About this exercise> Restate, in full and unchanged, the entries that follow, but not their pictures.

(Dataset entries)
<<<<

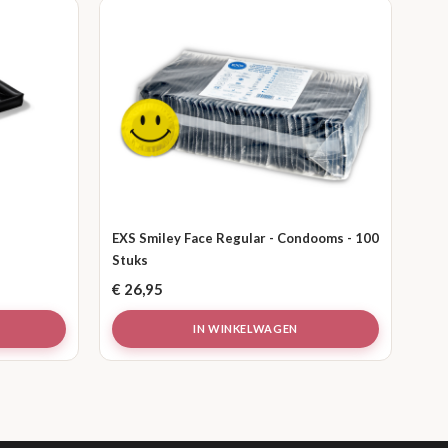
EXS Smiley Face Regular - Condooms - 100
Stuks
€
26,95
IN WINKELWAGEN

>>>>

Completed exercise>
EXS Smiley Face Regular - Condooms - 100
Stuks
€
26,95
IN WINKELWAGEN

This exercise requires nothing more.